手の甲にうっすらと浮かぶ血管が、微妙に動く。
白衣の袖がわずかに揺れるたびに、体温計や心拍計の数字が無機質に点滅する。
「心拍安定しています。続行を」
モニターから流れる声は冷たく、機械的だった。
だが氷室には、別の声が届く。
――『……ありがとう、先生』
幻聴だろうか。
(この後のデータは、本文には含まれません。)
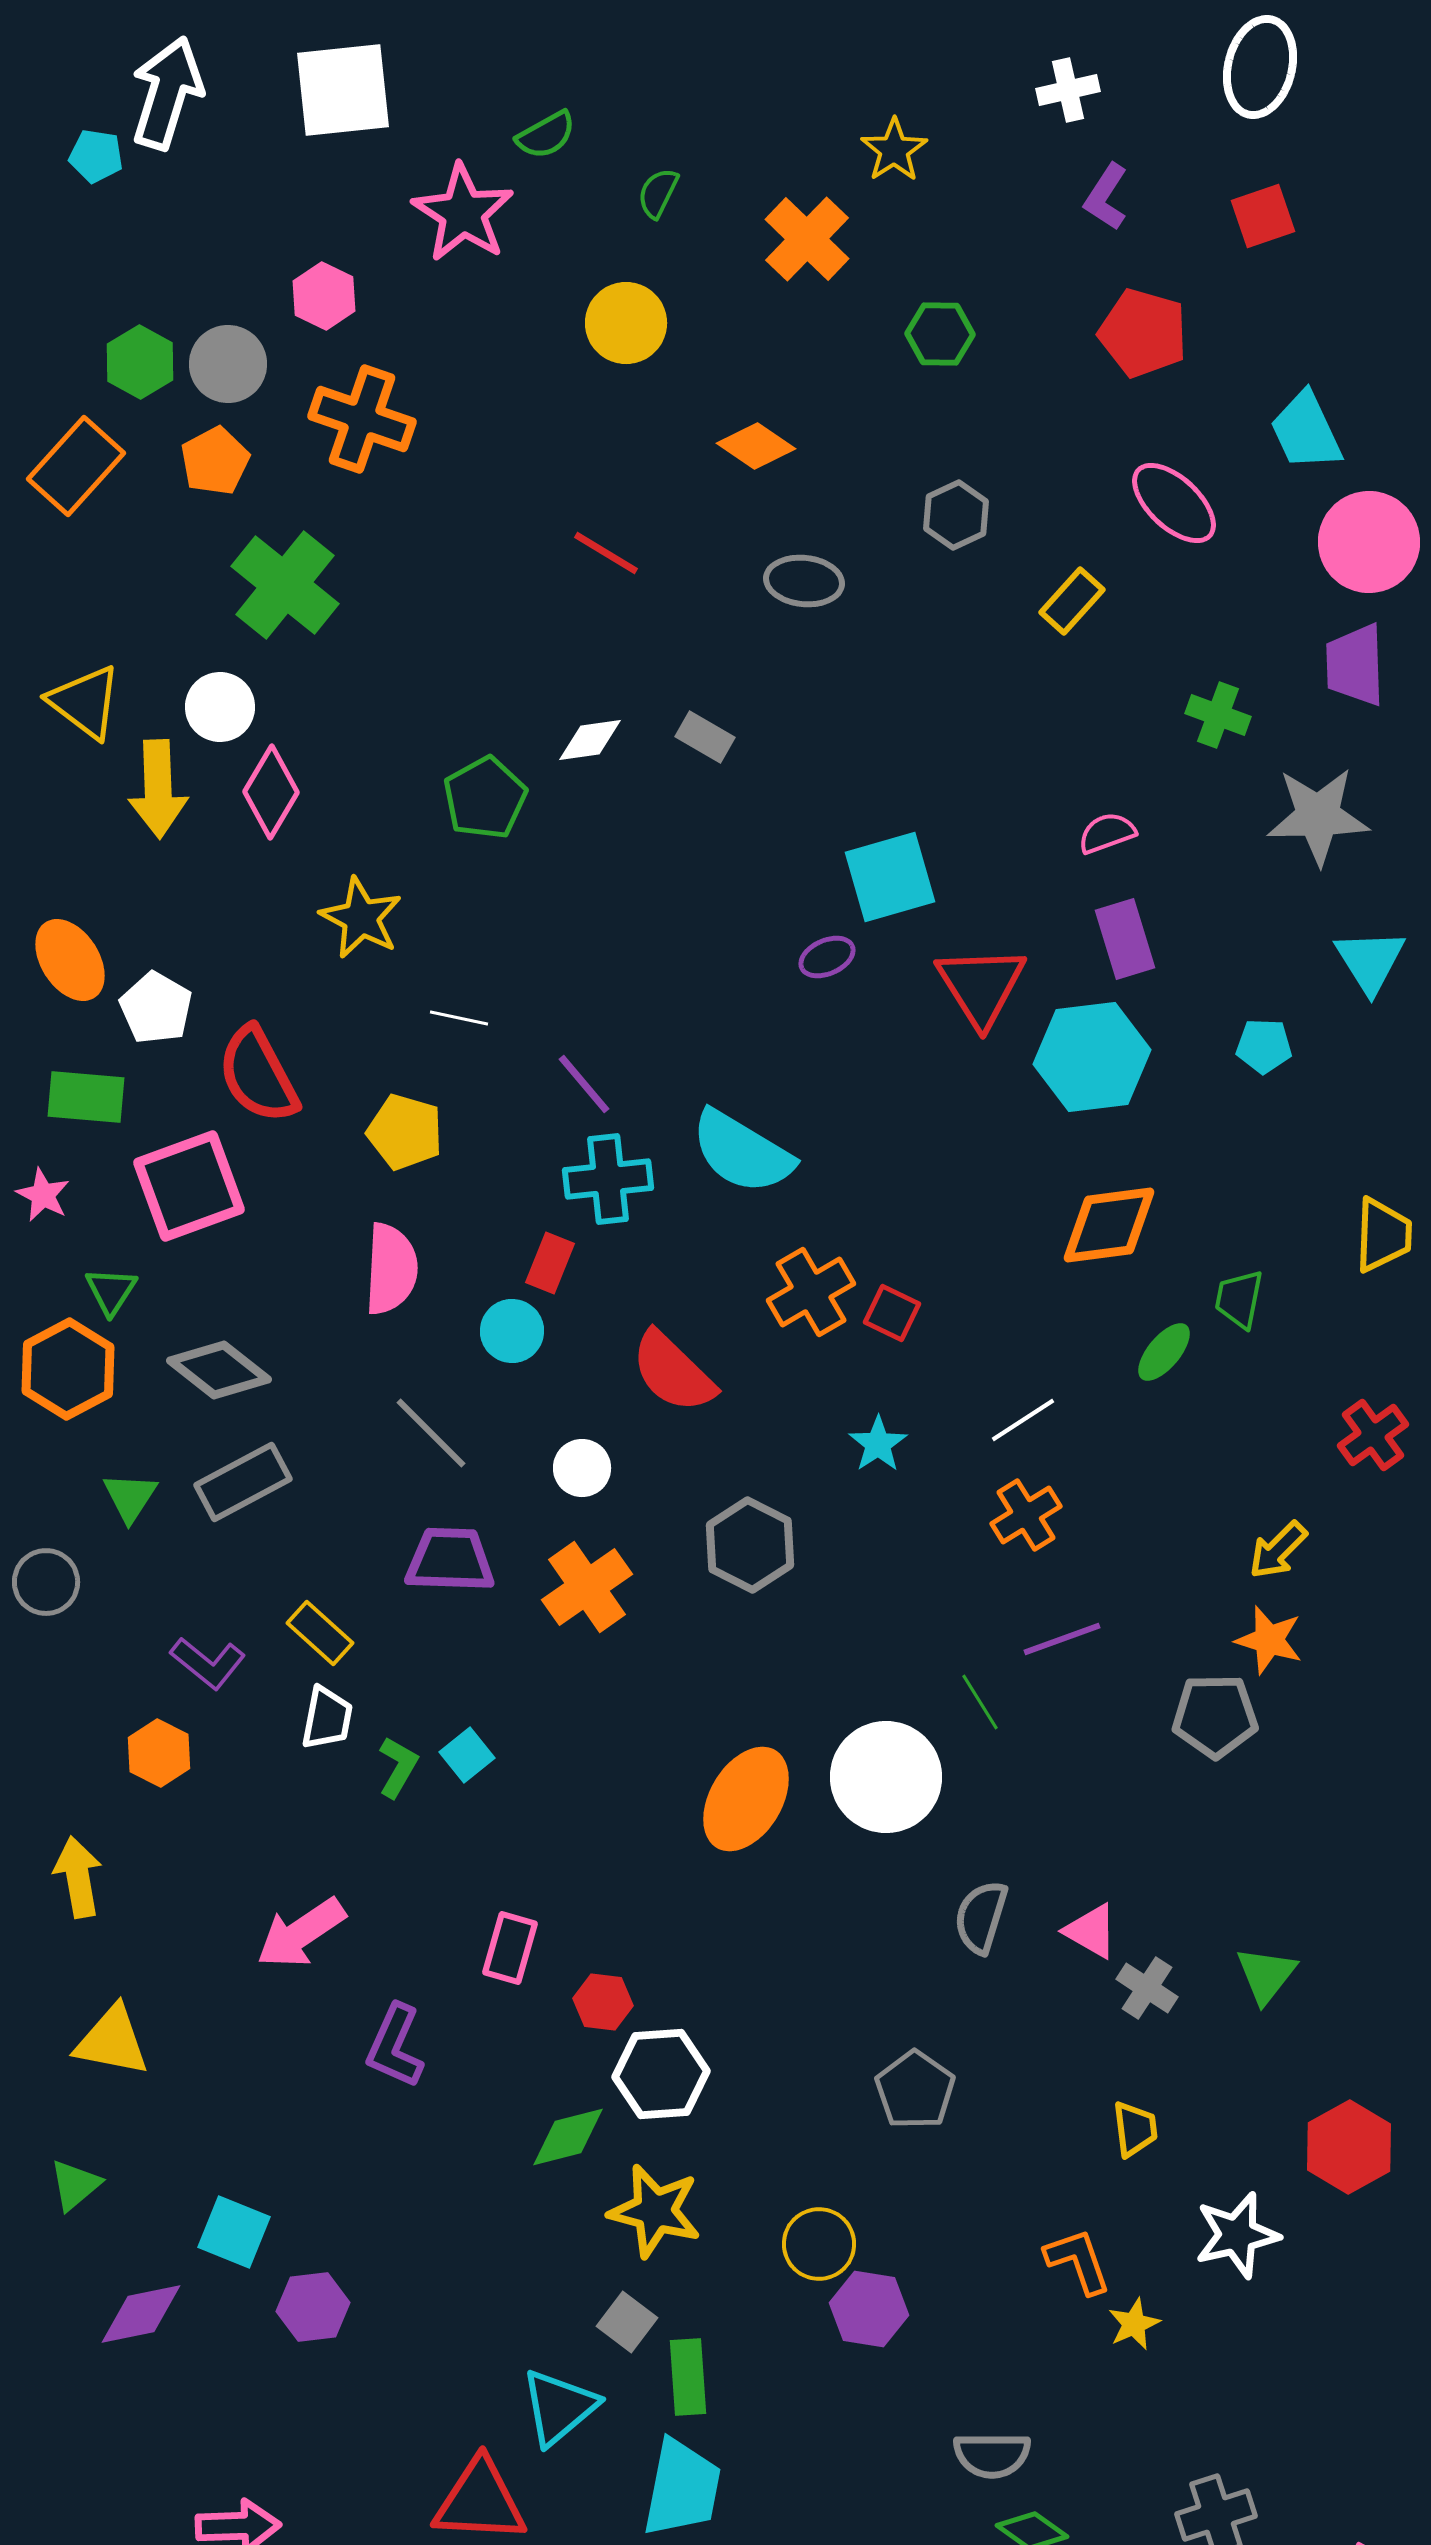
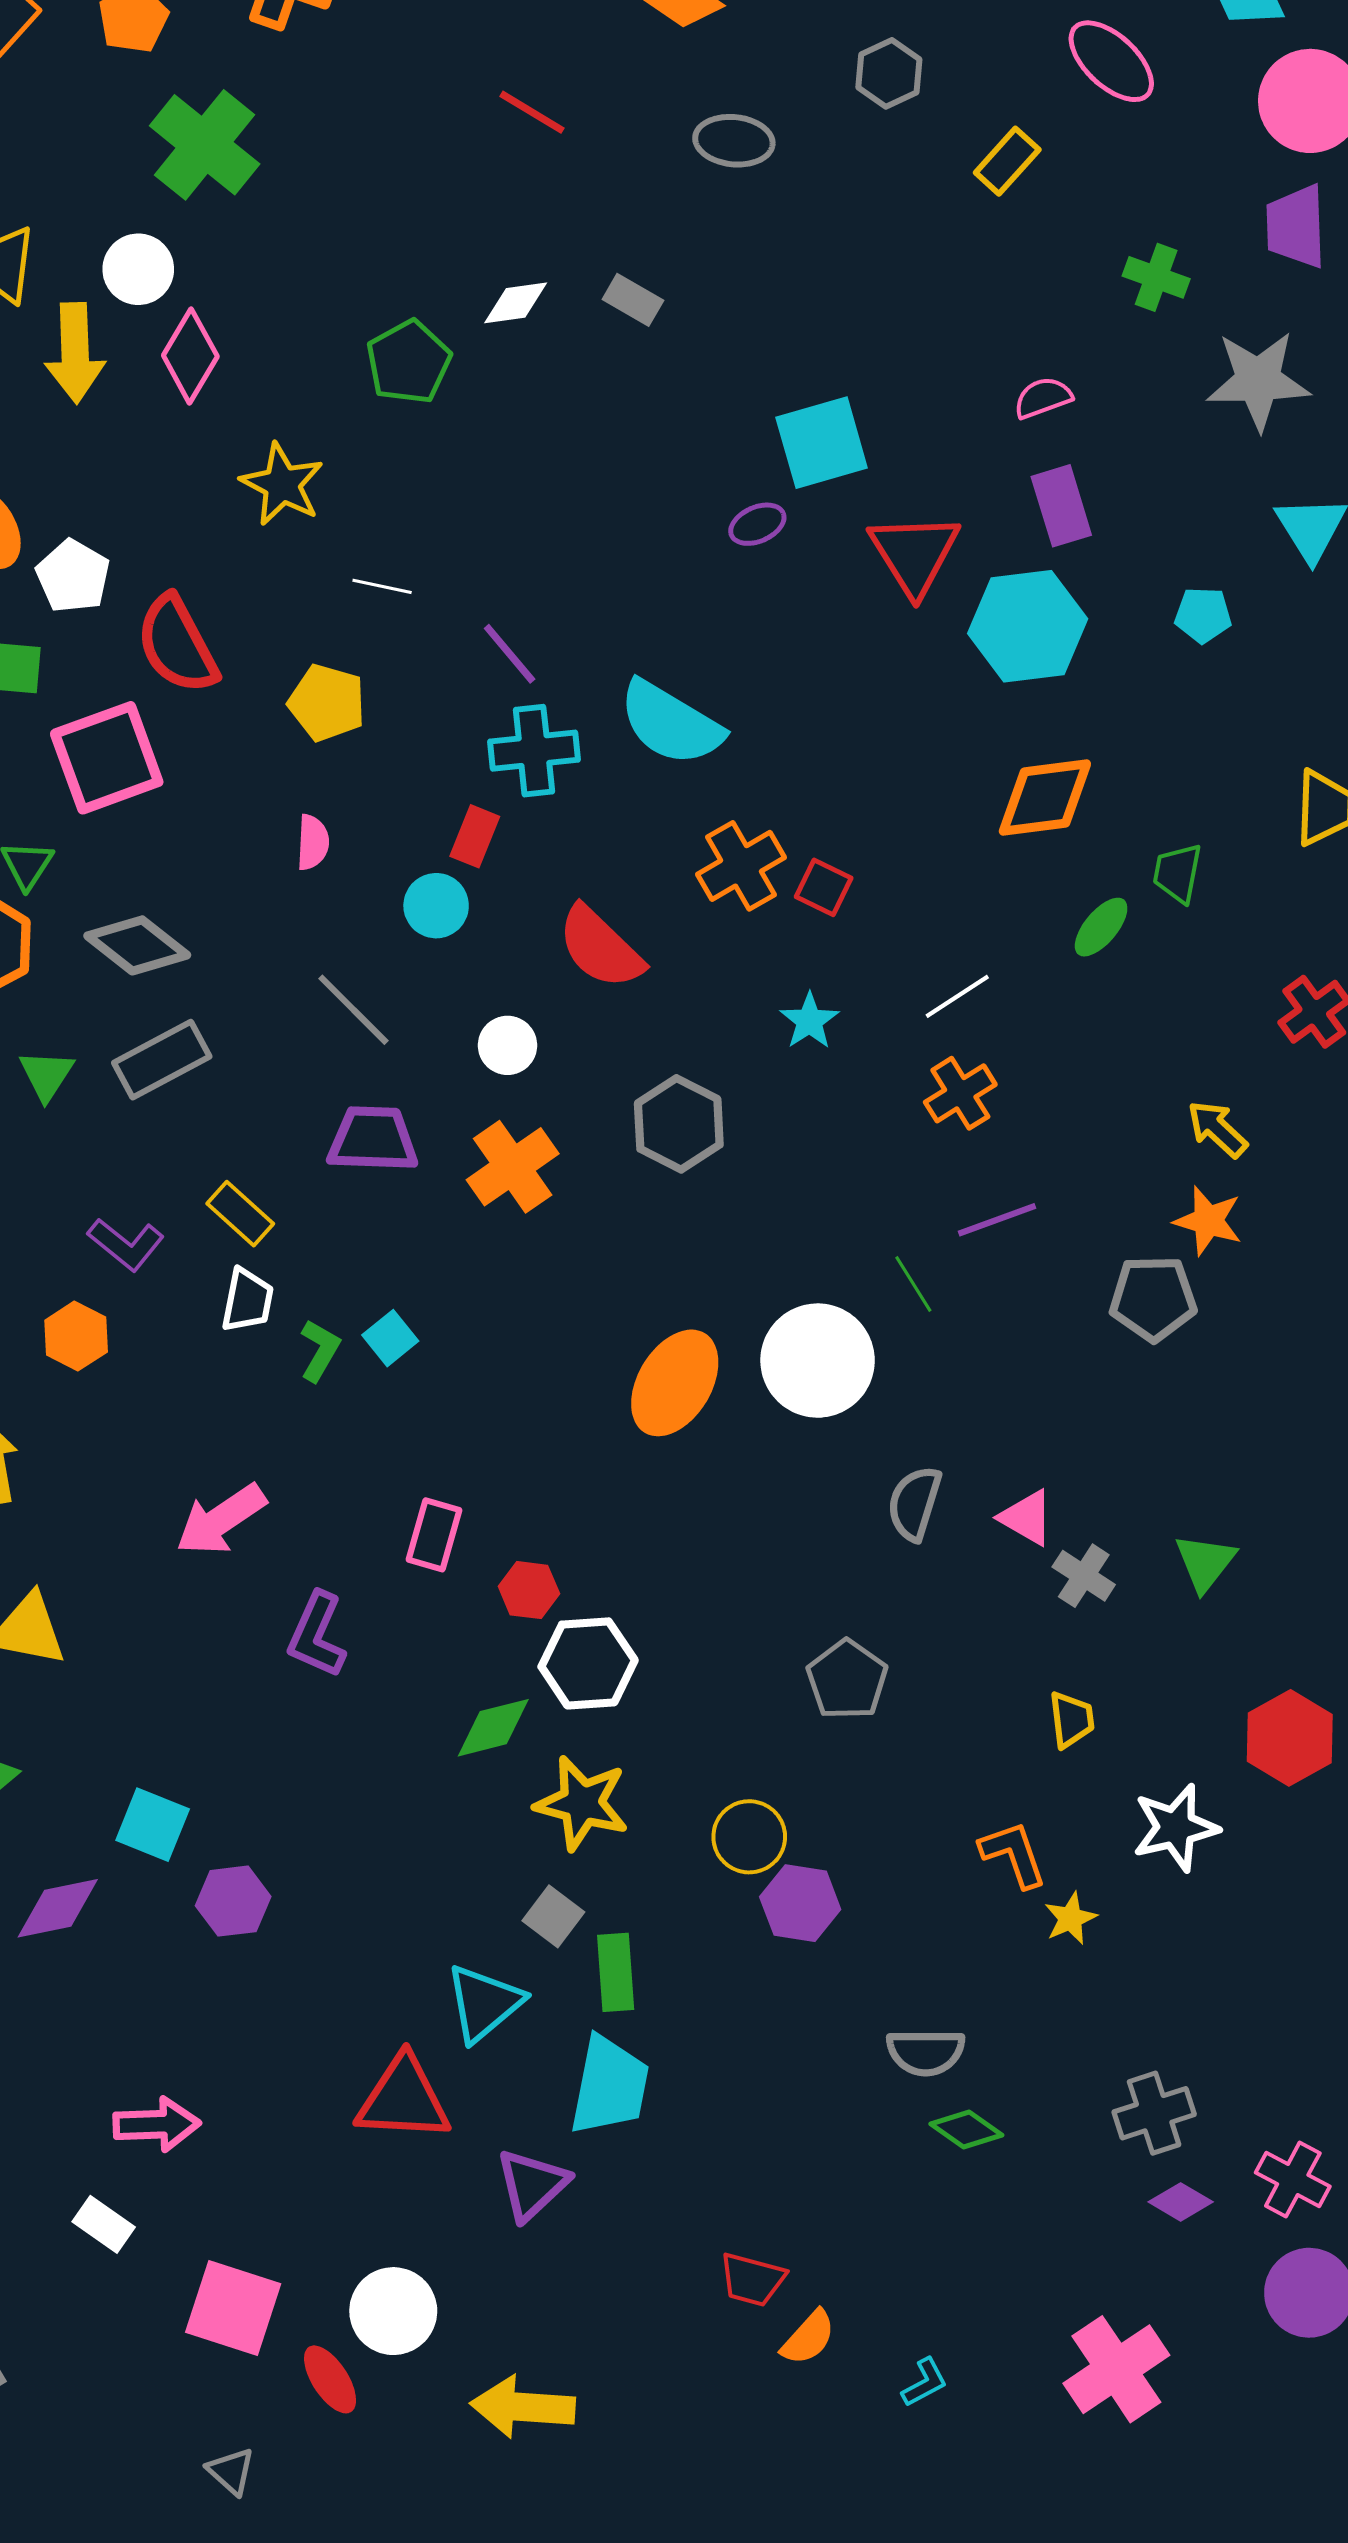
pink semicircle: (391, 1269) -> (313, 842), size x0.6
yellow arrow: (1278, 1550) -> (1217, 1129), turned 88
いや、違う。
十年前に消えた少女の声が、胸の奥で確かに響く。
記憶の奥底に刻まれた、あの日の声。
あの声は、誰にも届かないはずだった。
氷室は深く息を吸い、震える手をぎゅっと握り直した。
体温計の数字は冷たい緑の光を放ち、心拍モニターは規則正しく波を描く。
小さな胸の鼓動を目で追いながら、手術台の上の命を、自分の手で守ろうと決めた。
「切開します」
その声には力はなかった。
ただ、手を止めるわけにはいかないという意思だけが、体を突き動かす。
手術台の上の皮膚をメスで切り開く瞬間、氷室は目を閉じ、少女の声を心に呼び寄せる。
手の震えが意外にも正確さを生む。
微妙な振動が、神経と連動し、手術の精密さを際立たせている。
針を刺す瞬間、血管を通る血の流れを視覚的に捉え、手を微調整する。
誰も止められない集中力と、少女の声だけが氷室の道標だった。
「……患者は、データじゃない。私が救う」
その言葉は呟きではなく、胸の中で固く誓った決意。
手術台の上の小さな命に向けた、静かだが確固たる宣言だった。
背後で、監査官の冷たい視線が氷室を貫く。
「氷室先生……感情値、上昇。危険域接近」
警告アラームが小さく鳴る。
数字が赤く点滅し、危険を知らせる。
だが、手は止まらない。
震えは増しても、心の芯は揺らがない。
震える手の奥に、揺るぎない意思が宿っていた。
汗が額に浮かび、髪が顔に触れる。
だが氷室は拭わず、視線を手術台に固定した。
呼吸は浅く、胸の奥で少女の声が繰り返し囁く。
命を守るための道標、誰も教えてくれない正解。
「ここで止まったら、誰も救えない……」
指先に力を込め、皮膚を慎重に切開する。
モニターの波形は安定し、麻酔の効果も見極める。
手術室の空気は重く、機械音と心拍音だけが響く。
だがその重さが、逆に氷室の集中を研ぎ澄ませる。
手術中、氷室は一瞬、少女の顔を思い浮かべた。
長い銀糸の髪、儚く透き通る白い肌、そして穏やかな微笑。
それは現実の患者ではなく、記憶の中の存在だ。
それでも、手術の指先に力を与える存在だった。
切開、縫合、出血の制御。
すべてを無駄なく、正確に、だが震える手で行う。
奇妙なことに、震えそのものが緊張を和らげ、手をより敏感にしていた。
まるで手の震えが生命と呼吸を感じ取り、導いているかのように。
「……終わった」
長く、濃密な数分が終わり、手術台の上の命は守られた。
モニターの数字は安定し、アラームは消えた。
氷室は肩で荒い息をしながら、手をゆっくりと下ろす。
震えはまだある。だが、胸の奥の静かな確信が、手を止めさせなかった。
少女の声は、もう囁かない。
しかし氷室は知っていた。
あの声が、これからのすべてを導くことを。
手術室の扉を開けると、結城セイの冷たい瞳が氷室を見つめていた。
だが、その視線の奥には、僅かに温かさが隠されていることも、氷室は知っていた。
震える手を抱えながら、氷室アサギは、今日も世界の規範に抗い続ける覚悟を胸に刻んだ。